Architectural Concept
The image of the institute will be impressively changed by a new component ensemble. Apart from a big testing hall, three office storeys and a generously designed new entrance area will be constructed.
The testing hall, which partially comprises two storeys, houses the actual, practical functional areas for material testing – the technical centre and laboratory spaces for conducting specific testing tasks. Both hall levels can be accessed from the foyer. The main access to the testing hall is located at the back side, at the delivery yard, where the testing objects are brought in.

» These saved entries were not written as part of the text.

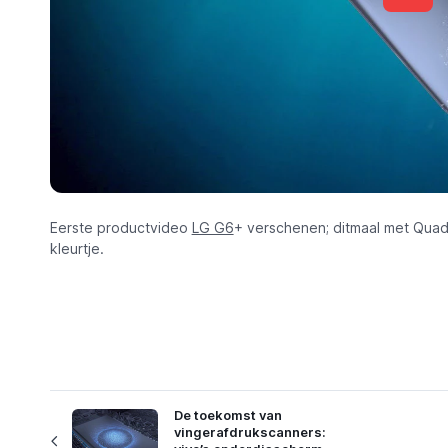
Eerste productvideo
LG G6
+ verschenen; ditmaal met Quad
kleurtje.
De toekomst van
vingerafdrukscanners: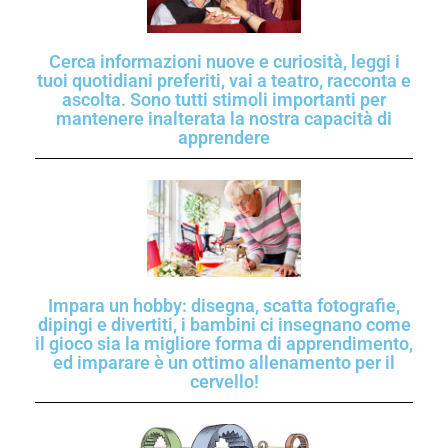
Cerca informazioni nuove e curiosità, leggi i
tuoi quotidiani preferiti, vai a teatro, racconta e
ascolta. Sono tutti stimoli importanti per
mantenere inalterata la nostra capacità di
apprendere
Impara un hobby: disegna, scatta fotografie,
dipingi e divertiti, i bambini ci insegnano come
il gioco sia la migliore forma di apprendimento,
ed imparare è un ottimo allenamento per il
cervello!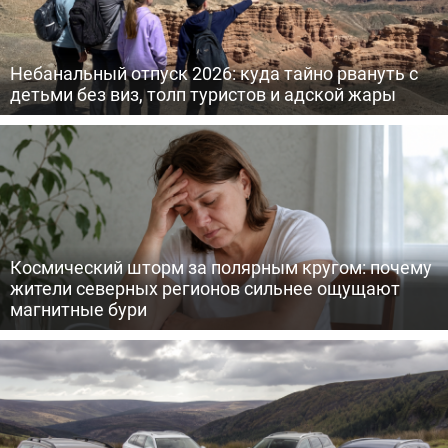
Небанальный отпуск 2026: куда тайно рвануть с
детьми без виз, толп туристов и адской жары
Космический шторм за полярным кругом: почему
жители северных регионов сильнее ощущают
магнитные бури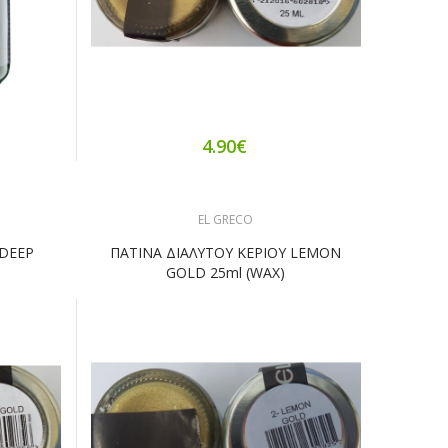
4.90€
EL GRECO
 DEEP
ΠΑΤΙΝΑ ΔΙΑΛΥΤΟΥ ΚΕΡΙΟΥ LEMON
GOLD 25ml (WAX)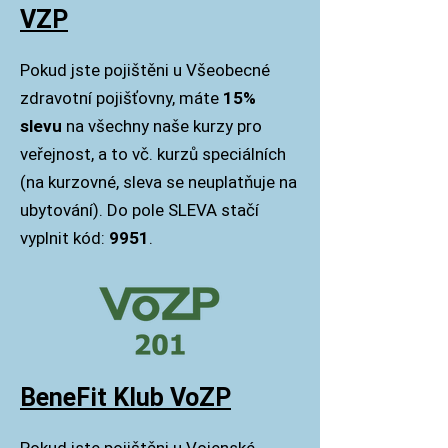
VZP
Pokud jste pojištěni u Všeobecné
zdravotní pojišťovny, máte
15%
slevu
na všechny naše kurzy pro
veřejnost, a to vč. kurzů speciálních
(na kurzovné, sleva se neuplatňuje na
ubytování)
. Do pole SLEVA stačí
vyplnit kód:
9951
.
BeneFit Klub VoZP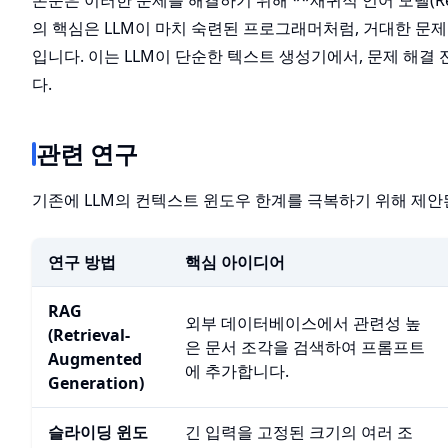
논문은 이러한 문제를 해결하기 위해 **재귀적 언어 모델(Recur
의 핵심은 LLM이 마치 숙련된 프로그래머처럼, 거대한 문
입니다. 이는 LLM이 단순한 텍스트 생성기에서, 문제 해
다.
관련 연구
기존에 LLM의 컨텍스트 윈도우 한계를 극복하기 위해 제안
연구 방법
핵심 아이디어
RAG
외부 데이터베이스에서 관련성 높
(Retrieval-
은 문서 조각을 검색하여 프롬프트
Augmented
에 추가합니다.
Generation)
슬라이딩 윈도
긴 입력을 고정된 크기의 여러 조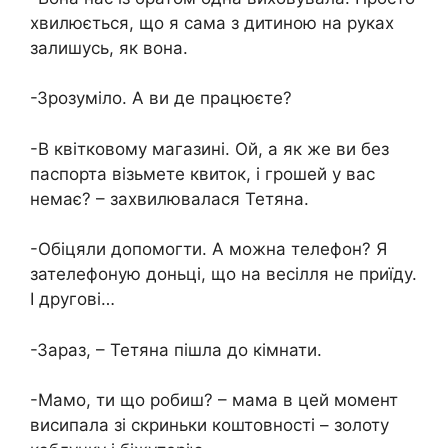
хвилюється, що я сама з дитиною на руках
залишусь, як вона.
-Зрозуміло. А ви де працюєте?
-В квітковому магазині. Ой, а як же ви без
паспорта візьмете квиток, і грошей у вас
немає? – захвилювалася Тетяна.
-Обіцяли допомогти. А можна телефон? Я
зателефоную доньці, що на весілля не приїду.
І другові…
-Зараз, – Тетяна пішла до кімнати.
-Мамо, ти що робиш? – мама в цей момент
висипала зі скриньки коштовності – золоту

The office storeys with appr. 45 working places are used by the research staff. This area will also be given a distinctive form: Nex to the offices, which are located in triangular-shaped, rounded levels, there will be cylindrical room clusters with adjoining rooms and the central utility service shaft.
Visitors, employees and clients of the institute will be received in a new, image-building entrance area. Directly attached to the foyer is an egg-shaped conference room, which will be used for conferences and seminars. Because of its prominent location, it will boost the institute’s representation and transparency.
In a later construction stage, a new, distinctive access axis will be leading from the foyer to the individual, already existing functional section of the building. It is intended to visualize the principle of “non-destructive testing“, namely trans-illumination, in the main building by a special lighting concept.

Façade
The exterior of the new buildings is characterised by round shapes borrowed from the sector of mechanical engineering  – it closely resembles the pistons of a Wankel engine, reminds of gear wheels or belt drives.
The components for the skin of the building are borrowed from the automotive sector: Glass, high-gloss finished steel plates and plastics. So-called light construction elements, extremely light-weight plates made of polycarbonate, are used for the façade of the testing hall and for solar protection of the office storeys. Besides their low weight, they also provide a convenient heat transition coefficient and can be manufactured at different levels of light transmission from “crystalline” to “opaque”.
The horizontal joints, staggered to the background, provide a contrasting effect of the structures and underline the dynamic impression of the building.